The BPA majority shareholders nevertheless appealed the decision to the D.C. Circuit, reasserting their claims for (1) an order requiring FinCEN to withdraw the notices; and (2) a declaration that the notices were unlawfully issued. The Court affirmed the District Court’s opinion, but for different reasons. While the Court agreed that the first claim for relief was moot because BPA received full relief when FinCEN withdrew the notices, the Court rejected the second claim on the separate basis that the BPA shareholders lacked standing to sue because they had not demonstrated that it was likely, as opposed to merely speculative, that their injuries would be redressed by a favorable decision.
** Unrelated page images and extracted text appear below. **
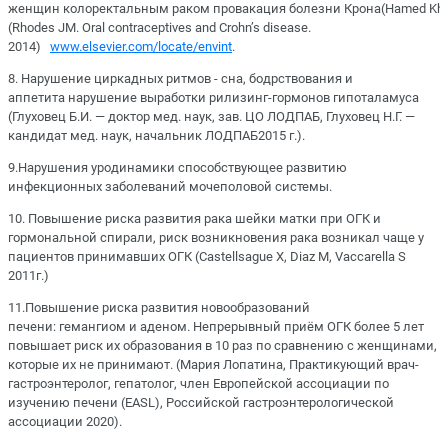
женщин колоректальным раком провакация болезни Крона(Hamed Khalil
(Rhodes JM. Oral contraceptives and Crohn’s disease.
2014)
www.elsevier.com/locate/envint
.
8. Нарушение циркадных ритмов - сна, бодрствования и
аппетита нарушение выработки рилизинг-гормонов гипоталамуса
(Глуховец Б.И. — доктор мед. наук, зав. ЦО ЛОДПАБ, Глуховец Н.Г. —
кандидат мед. наук, начальник ЛОДПАБ2015 г.).
9.Нарушения уродинамики способствующее развитию
инфекционных заболеваний мочеполовой системы.
10. Повышение риска развития рака шейки матки при ОГК и
гормональной спирали, риск возникновения рака возникал чаще у
пациентов принимавших ОГК (Castellsague X, Diaz M, Vaccarella S
2011г.)
11.Повышение риска развития новообразований
печени: гемангиом и аденом. Непрерывный приём ОГК более 5 лет
повышает риск их образования в 10 раз по сравнению с женщинами,
которые их не принимают. (Мария Лопатина, Практикующий врач-
гастроэнтеролог, гепатолог, член Европейской ассоциации по
изучению печени (EASL), Российской гастроэнтерологической
ассоциации 2020).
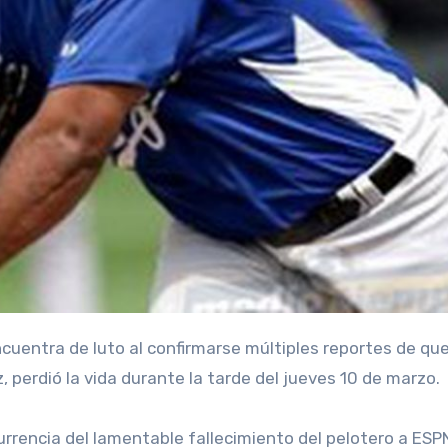
ncuentra de luto al confirmarse múltiples reportes de que
 perdió la vida durante la tarde del jueves 10 de marzo.
urrencia del lamentable fallecimiento del pelotero a ESP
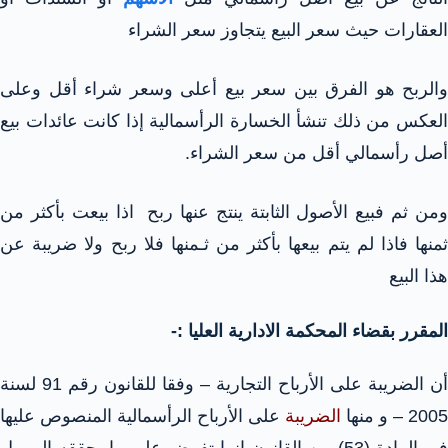
العقارات حيث سعر البيع يتجاوز سعر الشراء
والربح هو الفرق بين سعر بيع أعلى وسعر شراء أقل وعلى
العكس من ذلك تنشأ الخسارة الرأسمالية إذا كانت عائدات بيع
أصل رأسمالي أقل من سعر الشراء.
ومن ثم فبيع الأصول الثابتة ينتج عنها ربح اذا بيعت بأكثر من
ثمنها فاذا لم يتم بيعها بأكثر من ثـمنها فلا ربح ولا ضريبة عن
هذا البيع
المقرر بقضاء المحكمة الادارية العليا :-
أن الضريبة على الأرباح التجارية – وفقا للقانون رقم 91 لسنة
2005 – و منها
الضريبة
على الأرباح الرأسمالية المنصوص عليها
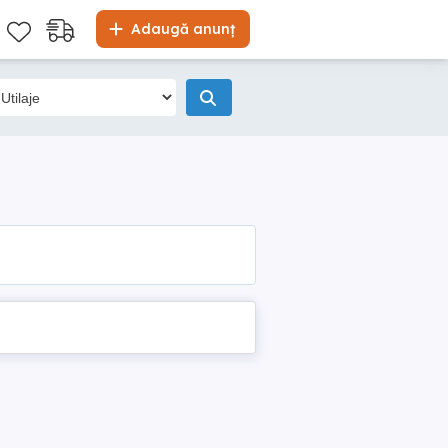
Adaugă anunț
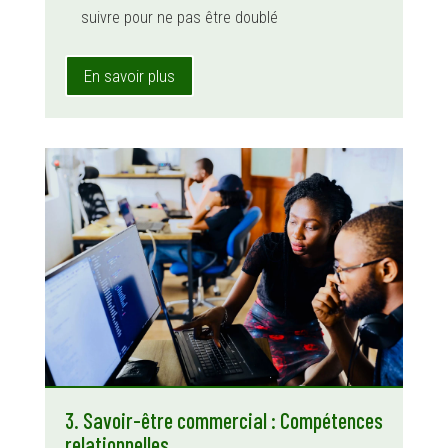
suivre pour ne pas être doublé
En savoir plus
3. Savoir-être commercial : Compétences
relationnelles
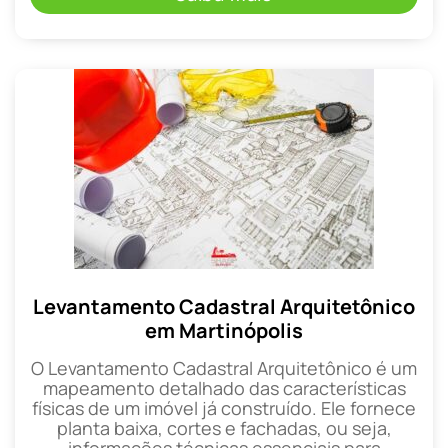
Levantamento Cadastral Arquitetônico
em Martinópolis
O Levantamento Cadastral Arquitetônico é um
mapeamento detalhado das características
físicas de um imóvel já construído. Ele fornece
planta baixa, cortes e fachadas, ou seja,
informações técnicas essenciais para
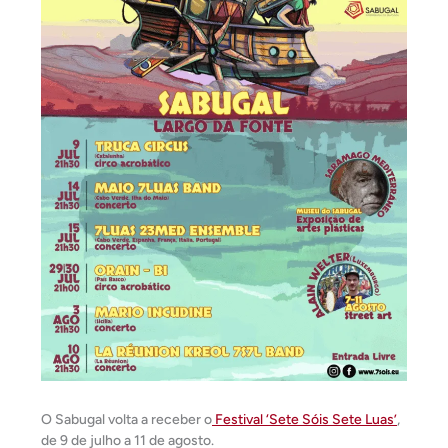
O Sabugal volta a receber o
Festival ‘Sete Sóis Sete Luas’
,
de 9 de julho a 11 de agosto.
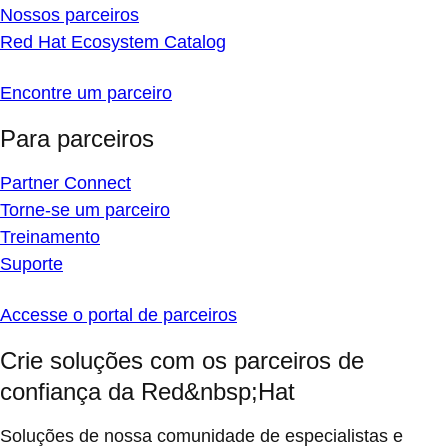
Nossos parceiros
Red Hat Ecosystem Catalog
Encontre um parceiro
Para parceiros
Partner Connect
Torne-se um parceiro
Treinamento
Suporte
Accesse o portal de parceiros
Crie soluções com os parceiros de
confiança da Red&nbsp;Hat
Soluções de nossa comunidade de especialistas e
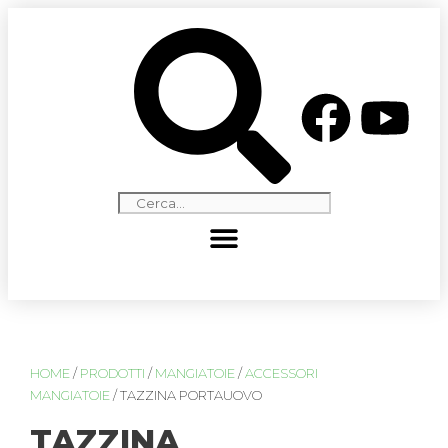
HOME
/
PRODOTTI
/
MANGIATOIE
/
ACCESSORI
MANGIATOIE
/ TAZZINA PORTAUOVO
TAZZINA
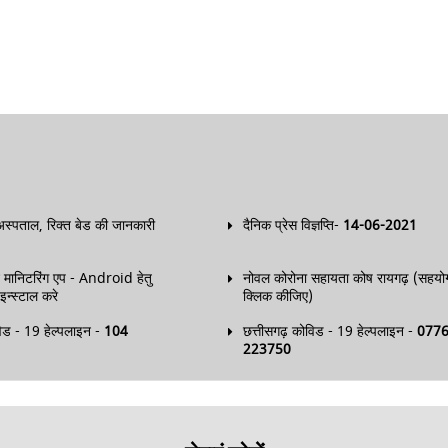
स्पताल, रिक्त बेड की जानकारी
दैनिक प्रेस विज्ञप्ति-
14-06-2021
न मानिटरिंग एप - Android हेतु
नोवल कोरोना सहायता कोष रायगढ़ (सहयोग 
न्स्टाल करे
क्लिक कीजिए)
िड - 19 हेल्पलाइन -
104
छत्तीसगढ़ कोविड - 19 हेल्पलाइन -
0776
223750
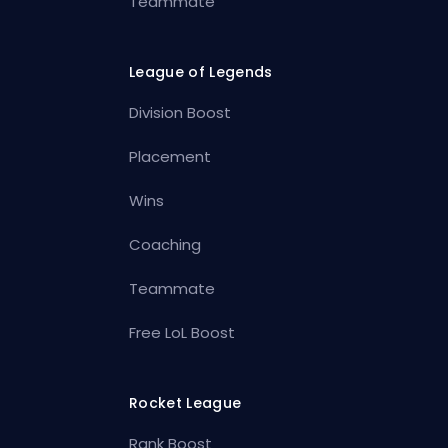
Teammate
League of Legends
Division Boost
Placement
Wins
Coaching
Teammate
Free LoL Boost
Rocket League
Rank Boost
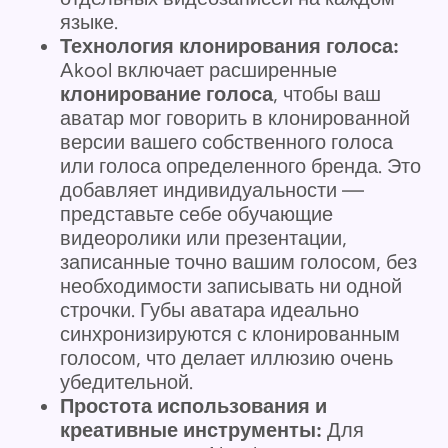
языке.
Технология клонирования голоса:
Akool включает расширенные
клонирование голоса
, чтобы ваш
аватар мог говорить в клонированной
версии вашего собственного голоса
или голоса определенного бренда. Это
добавляет индивидуальности —
представьте себе обучающие
видеоролики или презентации,
записанные точно вашим голосом, без
необходимости записывать ни одной
строчки. Губы аватара идеально
синхронизируются с клонированным
голосом, что делает иллюзию очень
убедительной.
Простота использования и
креативные инструменты:
Для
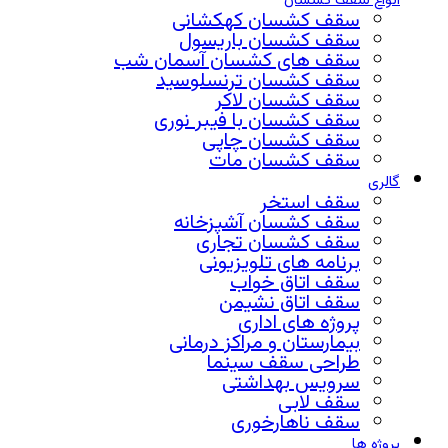
انواع سقف کشسان
سقف کشسان کهکشانی
سقف کشسان باریسول
سقف های کشسان آسمان شب
سقف کشسان ترنسلوسید
سقف کشسان لاکر
سقف کشسان با فیبر نوری
سقف کشسان چاپی
سقف کشسان مات
گالری
سقف استخر
سقف کشسان آشپزخانه
سقف کشسان تجاری
برنامه های تلویزیونی
سقف اتاق خواب
سقف اتاق نشیمن
پروژه های اداری
بیمارستان و مراکز درمانی
طراحی سقف سینما
سرویس بهداشتی
سقف لابی
سقف ناهارخوری
پروژه ها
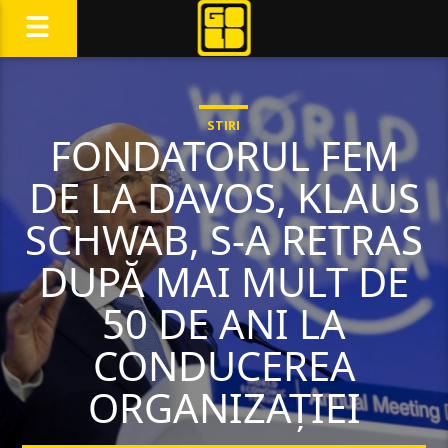
STIRI
FONDATORUL FEM
DE LA DAVOS, KLAUS
SCHWAB, S-A RETRAS
DUPĂ MAI MULT DE
50 DE ANI LA
CONDUCEREA
ORGANIZAŢIEI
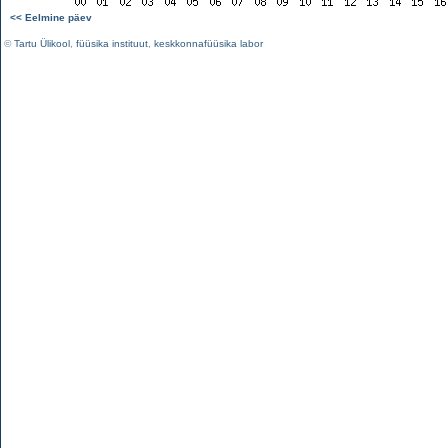
<< Eelmine päev
©
Tartu Ülikool
,
füüsika instituut
,
keskkonnafüüsika labor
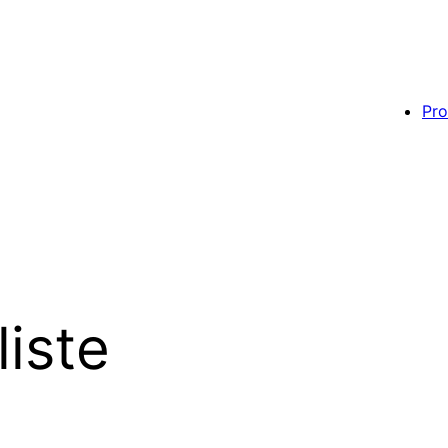
Pro
liste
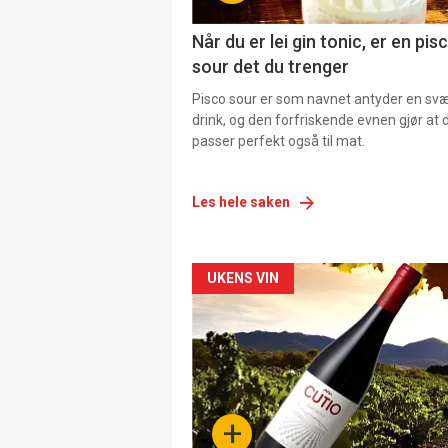
Når du er lei gin tonic, er en pis
sour det du trenger
Pisco sour er som navnet antyder en svær
drink, og den forfriskende evnen gjør at 
passer perfekt også til mat.
Les hele saken
Forsiden
UKENS VIN
akkurat
nå
-
+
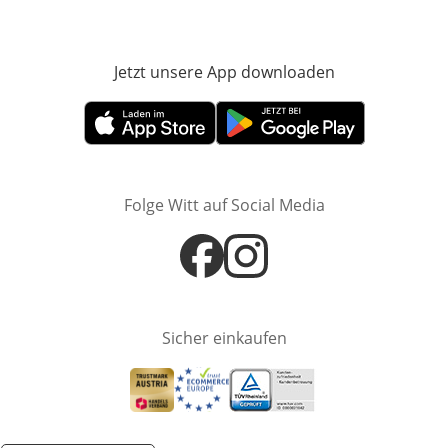
Jetzt unsere App downloaden
Öffnet in neue
Öffnet in neuem Fenster
Öffnet in neuem Fenster
Folge Witt auf Social Media
Öffnet in neuem Fenster
Öffnet in neuem Fenster
Sicher einkaufen
Öffnet in neuem Fenster
Öffnet in neuem Fenster
Öffnet in neuem Fenster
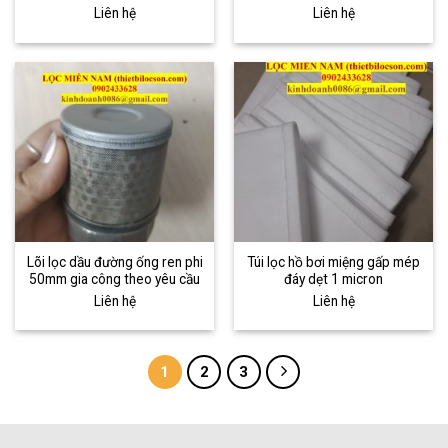
Liên hệ
Liên hệ
Lõi lọc dầu đường ống ren phi
Túi lọc hồ bơi miệng gấp mép
50mm gia công theo yêu cầu
đáy dẹt 1 micron
Liên hệ
Liên hệ
1
2
3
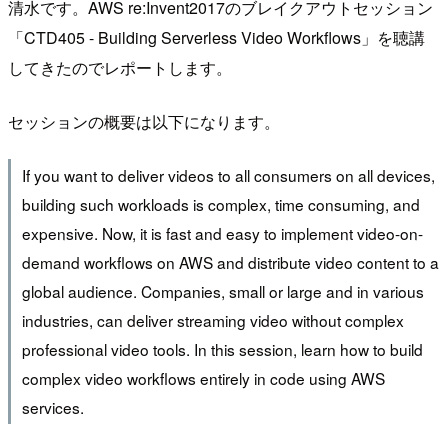
清水です。AWS re:Invent2017のブレイクアウトセッション
「CTD405 - Building Serverless Video Workflows」を聴講
してきたのでレポートします。
セッションの概要は以下になります。
If you want to deliver videos to all consumers on all devices,
building such workloads is complex, time consuming, and
expensive. Now, it is fast and easy to implement video-on-
demand workflows on AWS and distribute video content to a
global audience. Companies, small or large and in various
industries, can deliver streaming video without complex
professional video tools. In this session, learn how to build
complex video workflows entirely in code using AWS
services.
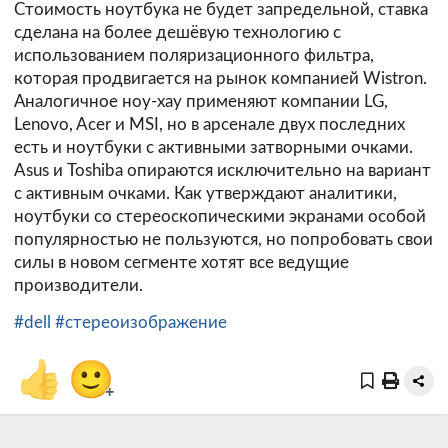
Стоимость ноутбука не будет запредельной, ставка
сделана на более дешёвую технологию с
использованием поляризационного фильтра,
которая продвигается на рынок компанией Wistron.
Аналогичное ноу-хау применяют компании LG,
Lenovo, Acer и MSI, но в арсенале двух последних
есть и ноутбуки с активными затворными очками.
Asus и Toshiba опираются исключительно на вариант
с активным очками. Как утверждают аналитики,
ноутбуки со стереоскопическими экранами особой
популярностью не пользуются, но попробовать свои
силы в новом сегменте хотят все ведущие
производители.
#dell
#стереоизображение
👍
🙂
+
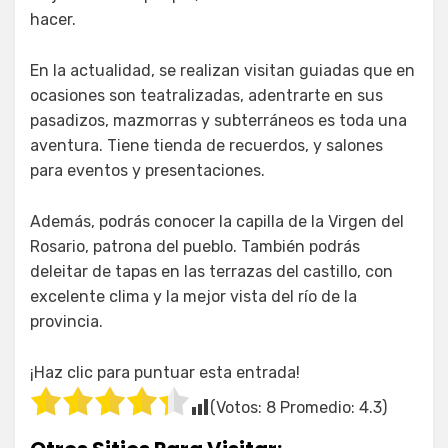
hacer.
En la actualidad, se realizan visitan guiadas que en
ocasiones son teatralizadas, adentrarte en sus
pasadizos, mazmorras y subterráneos es toda una
aventura. Tiene tienda de recuerdos, y salones
para eventos y presentaciones.
Además, podrás conocer la capilla de la Virgen del
Rosario, patrona del pueblo. También podrás
deleitar de tapas en las terrazas del castillo, con
excelente clima y la mejor vista del río de la
provincia.
¡Haz clic para puntuar esta entrada!
(Votos:
8
Promedio:
4.3
)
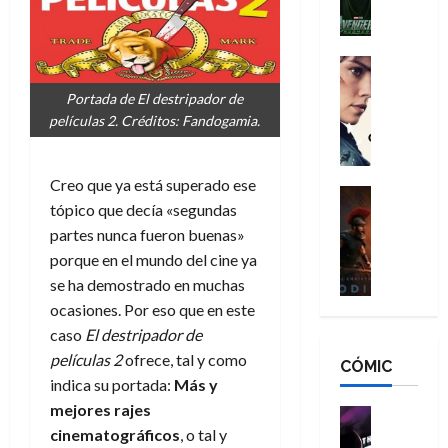
l
e
a
a
h
n
n
n
é
g
d
:
Cine
r
a
Crítica
N
B
o
Portada de El destripador de
d
C
e
r
e
películas 2. Créditos: Fandogamia.
o
l
w
a
q
r
e
D
n
u
e
a
a
d
e
Creo que ya está superado ese
s
n
y
Cine
N
n
tópico que decía «segundas
:
e
Crítica
,
e
u
L
partes nunca fueron buenas»
D
r
m
w
n
a
o
:
porque en el mundo del cine ya
e
D
c
O
o
R
j
a
se ha demostrado en muchas
a
d
m
e
o
y
ocasiones. Por eso que en este
m
i
s
s
r
,
u
caso
El destripador de
s
d
c
d
m
e
películas 2
ofrece, tal y como
CÓMIC
e
a
a
e
a
r
indica su portada:
Más y
a
y
t
l
d
e
mejores rajes
d
o
e
o
Cine
u
e
c
v
Cómic
cinematográficos
, o tal y
e
r
5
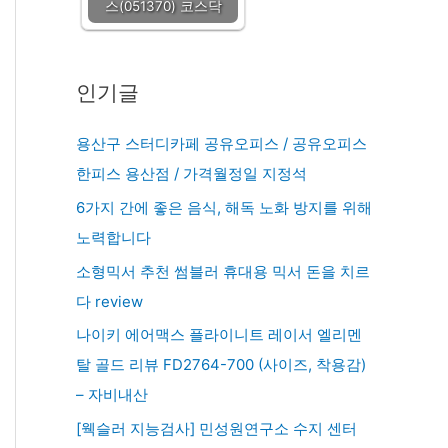
스(051370) 코스닥
인기글
용산구 스터디카페 공유오피스 / 공유오피스
한피스 용산점 / 가격월정일 지정석
6가지 간에 좋은 음식, 해독 노화 방지를 위해
노력합니다
소형믹서 추천 썸블러 휴대용 믹서 돈을 치르
다 review
나이키 에어맥스 플라이니트 레이서 엘리멘
탈 골드 리뷰 FD2764-700 (사이즈, 착용감)
– 자비내산
[웩슬러 지능검사] 민성원연구소 수지 센터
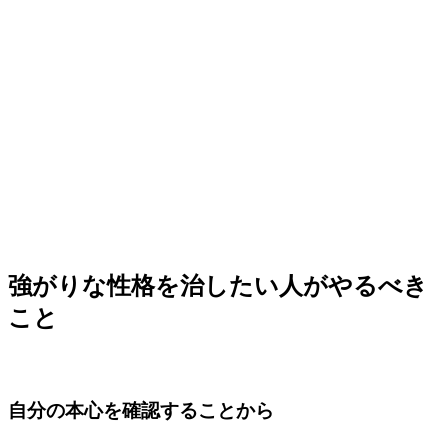
強がりな性格を治したい人がやるべき
こと
自分の本心を確認することから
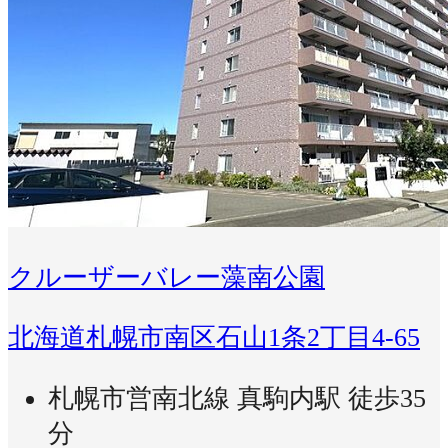
クルーザーバレー藻南公園
北海道札幌市南区石山1条2丁目4-65
札幌市営南北線 真駒内駅 徒歩35
分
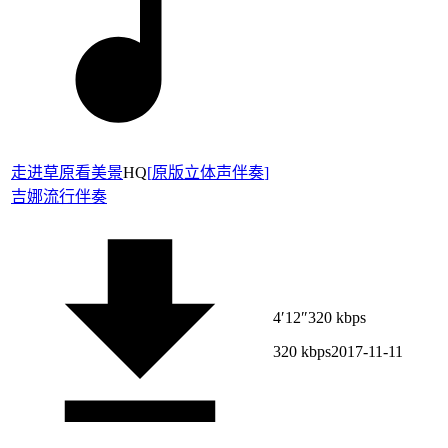
走进草原看美景
HQ
[
原版立体声伴奏
]
吉娜
流行伴奏
4′12″
320 kbps
320 kbps
2017-11-11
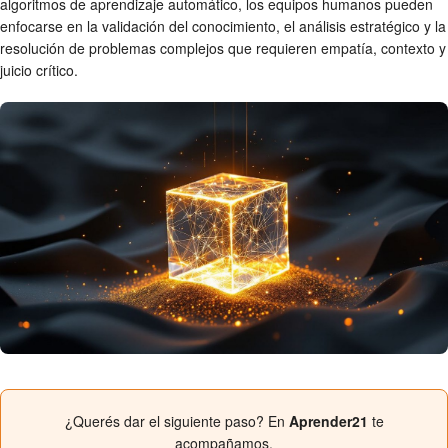
algoritmos de aprendizaje automático, los equipos humanos pueden
enfocarse en la validación del conocimiento, el análisis estratégico y la
resolución de problemas complejos que requieren empatía, contexto y
juicio crítico.
¿Querés dar el siguiente paso? En
Aprender21
te
acompañamos.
The BPA shareholders argued that a declaration that the two notices were unlawful would redress their injuries because there was “a substantial likelihood that a decision finding that FinCEN improperly labeled [BPA] as a ‘primary money laundering concern’ would materially impact the position of Andorran authorities as to the proper course to be followed with respect to the sale of [BPAs] assets, what should be done with the corporate structure and any assets that remain, and how [BPAs owners] should  be treated in the process.”
The Court rejected this argument on the grounds that (1) no evidence was presented to show that a declaration that FinCEN violated the APA in promulgating the notices would have caused Andorra to reverse course; and (2) in any case, the window of time to have an impact on the position of Andorran authorities closed after it was announced that the Andorran government had finalized the sale of the assets.
The takeaway for banks targeted by any future Section 311 action, or other would-be plaintiffs seeking to challenge such an action, is to prevent any final sale of a bank’s assets by its national regulator that cannot be undone, so as to preserve standing to challenge the Section 311 action.
Overall, however, the decision shows how quick and devastating the actions of foreign regulators can be following Section 311 actions by FinCEN, even before any final rule is promulgated. It reinforces the notion, underlined by a recent D.C. District Court opinion dismissing another challenge to the use of Section 311, that contesting Section 311 actions will remain very difficult.